The thing about self driving is that it has been like 90-95% of the way there for a long time now. It made dramatic progress then plateaued, as approaches have failed to close the gap, with exponentially more and more input thrown at it for less and less incremental subjective improvement.
But your point is accurate, that humans have lapses and AI have lapses. The nature of those lapses is largely disjoint, so that makes an opportunity for AI systems to augment a human driver to get the best of both worlds. A constantly consistently vigilant computer driving monitoring and tending the steering, acceleration, and braking to be the 'right' thing in a neutral behavior, with the human looking for more anomolous situations that the AI tends to get confounded about, and making the calls on navigating certain intersections that the AI FSD still can't figure out. At least for me the worst part of driving is the long haul monotony on freeway where nothing happens, and AI excels at not caring about how monotonous it is and just handling it, so I can pay a bit more attention to what other things on the freeway are doing that might cause me problems.

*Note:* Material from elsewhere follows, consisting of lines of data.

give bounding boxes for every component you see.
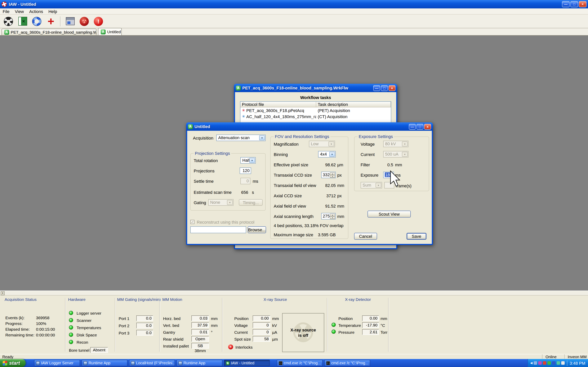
maximize-icon[interactable]: □: [381, 85, 388, 91]
tray-chevron-icon[interactable]: ◀: [530, 361, 533, 365]
tab-workflow[interactable]: A PET_acq_3600s_F18-online_blood_samplin…: [1, 29, 96, 35]
column-protocol-file[interactable]: Protocol file: [240, 102, 316, 107]
tray-icon-7[interactable]: [561, 361, 565, 365]
table-row[interactable]: ✳ AC_half_120_4x4_180ms_275mm_rat_JS... …: [240, 114, 391, 120]
transaxial-ccd-size-spinner[interactable]: 3328 ▲▼: [321, 172, 336, 178]
workflow-dialog-titlebar[interactable]: A PET_acq_3600s_F18-online_blood_samplin…: [234, 84, 397, 92]
start-button[interactable]: start: [0, 359, 26, 367]
tray-icon-4[interactable]: [547, 361, 551, 365]
tray-icon-3[interactable]: [543, 361, 546, 365]
clock: 3:48 PM: [570, 361, 585, 365]
acquisition-select[interactable]: Attenuation scan ▼: [216, 134, 266, 141]
status-bar: Ready Online Inveon MM: [0, 354, 588, 359]
acquisition-status-section: Acquisition Status Events (k): 369958 Pr…: [4, 295, 64, 354]
reconstruct-label: Reconstruct using this protocol: [197, 220, 254, 225]
menu-actions[interactable]: Actions: [26, 8, 46, 14]
chevron-down-icon[interactable]: ▼: [329, 152, 335, 157]
tray-icon-5[interactable]: [552, 361, 555, 365]
taskbar-item-runtime2[interactable]: Runtime App: [176, 360, 222, 366]
taskbar-item-localhost[interactable]: LocalHost (F:\Preclini...: [129, 360, 175, 366]
browse-button[interactable]: Browse...: [248, 226, 266, 233]
axial-scan-length-spinner[interactable]: 275 ▲▼: [321, 213, 336, 219]
spot-size-value: 58: [253, 336, 270, 342]
taskbar-item-logger[interactable]: IAW Logger Server: [34, 360, 80, 366]
table-row[interactable]: ✳ PET_acq_3600s_F18.pPetAcq (PET) Acquis…: [240, 108, 391, 114]
minimize-icon[interactable]: —: [562, 1, 570, 7]
reconstruct-checkbox[interactable]: ✓: [190, 220, 194, 224]
spin-up-icon[interactable]: ▲: [330, 214, 335, 216]
minimize-icon[interactable]: —: [409, 124, 416, 129]
alert-icon: !: [94, 17, 103, 26]
panel-divider: [222, 298, 223, 352]
save-button[interactable]: Save: [406, 233, 426, 240]
spin-down-icon[interactable]: ▼: [330, 216, 335, 219]
temperatures-led: [69, 325, 73, 330]
minimize-icon[interactable]: —: [373, 85, 380, 91]
disk-button[interactable]: [65, 16, 75, 26]
taskbar-item-cmd2[interactable]: C:\ cmd.exe /c "C:\Prog...: [324, 360, 370, 366]
tray-icon-2[interactable]: [538, 361, 542, 365]
untitled-dialog-title: Untitled: [194, 124, 210, 129]
cmd-icon: C:\: [279, 361, 283, 365]
gating-label: Gating: [194, 200, 206, 205]
menu-file[interactable]: File: [0, 8, 12, 14]
xray-detector-section: X-ray Detector Position 0.00 mm Temperat…: [329, 295, 387, 354]
close-icon[interactable]: ×: [579, 1, 587, 7]
installed-pallet-value: SB 38mm: [191, 343, 209, 349]
cmd-icon: C:\: [326, 361, 330, 365]
maximize-icon[interactable]: □: [571, 1, 578, 7]
tray-icon-1[interactable]: [534, 361, 537, 365]
taskbar-item-iaw[interactable]: A IAW - Untitled: [224, 360, 270, 366]
tab-app-icon: A: [101, 29, 106, 34]
spin-down-icon[interactable]: ▼: [330, 175, 335, 178]
total-rotation-select[interactable]: Half ▼: [240, 157, 256, 164]
progress-value: 100%: [36, 321, 46, 326]
toolbar: × + ☢ !: [0, 15, 588, 28]
untitled-dialog-titlebar[interactable]: A Untitled — □ ×: [186, 122, 433, 131]
xray-enable-button[interactable]: ☢: [79, 16, 89, 26]
ct-protocol-icon: ✳: [242, 115, 245, 118]
projections-field[interactable]: 120: [240, 167, 251, 174]
binning-select[interactable]: 4x4 ▼: [318, 151, 336, 158]
menu-view[interactable]: View: [12, 8, 26, 14]
chevron-down-icon[interactable]: ▼: [259, 135, 265, 140]
panel-close-icon[interactable]: x: [1, 291, 5, 295]
taskbar-item-cmd1[interactable]: C:\ cmd.exe /c "C:\Prog...: [277, 360, 323, 366]
scanner-ring-button[interactable]: [32, 16, 42, 26]
spin-up-icon[interactable]: ▲: [330, 172, 335, 175]
cancel-button[interactable]: Cancel: [354, 233, 377, 240]
source-position-value: 0.00: [253, 315, 270, 321]
effective-pixel-size-label: Effective pixel size: [274, 162, 308, 167]
add-button[interactable]: +: [46, 16, 56, 26]
recon-led: [69, 340, 73, 344]
scan-time-label: Estimated scan time: [194, 190, 232, 195]
tab-workflow-label: PET_acq_3600s_F18-online_blood_sampling.…: [11, 30, 96, 34]
close-icon[interactable]: ×: [424, 124, 431, 129]
bore-tunnel-value: Absent: [90, 347, 108, 353]
acquisition-wheel-button[interactable]: [3, 16, 13, 26]
tray-divider: [567, 360, 567, 366]
app-window-icon: [83, 361, 87, 365]
column-task-description[interactable]: Task description: [316, 102, 391, 107]
close-icon[interactable]: ×: [389, 85, 396, 91]
app-window-icon: [131, 361, 135, 365]
tab-untitled[interactable]: A Untitled: [98, 28, 122, 35]
reconstruct-path-field[interactable]: [190, 226, 246, 233]
windows-flag-icon: [3, 360, 7, 366]
temperature-led: [331, 323, 336, 327]
settle-time-unit: ms: [253, 179, 258, 184]
menu-help[interactable]: Help: [46, 8, 60, 14]
chevron-down-icon[interactable]: ▼: [249, 158, 255, 163]
task-description-cell: (CT) Acquisition: [316, 114, 349, 119]
spreadsheet-button[interactable]: ×: [17, 16, 27, 26]
scout-view-button[interactable]: Scout View: [367, 211, 411, 217]
abort-button[interactable]: !: [93, 16, 103, 26]
filter-value: 0.5: [383, 162, 393, 167]
axial-scan-length-label: Axial scanning length: [274, 214, 313, 219]
hardware-section: Hardware Logger server Scanner Temperatu…: [67, 295, 112, 354]
maximize-icon[interactable]: □: [416, 124, 424, 129]
tray-icon-6[interactable]: [557, 361, 560, 365]
taskbar-item-runtime1[interactable]: Runtime App: [82, 360, 128, 366]
transaxial-ccd-size-label: Transaxial CCD size: [274, 173, 312, 178]
plus-icon: +: [47, 17, 54, 26]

I don't have a Tesla, but have a competitor system and have found it useful, though not trustworthy. It's enough to greatly reduce the drain of driving, but I have to be always looking around, and have to assert control if there's a traffic jam coming up (it might stop in time, but it certainly doesn't slow down soon enough) or if I have to do a lane change in some traffic (if traffic conditions are light, it can change langes nicely, but without a whole lot of breathing room, it won't do it, which is nice when I can afford to be stupidly cautious).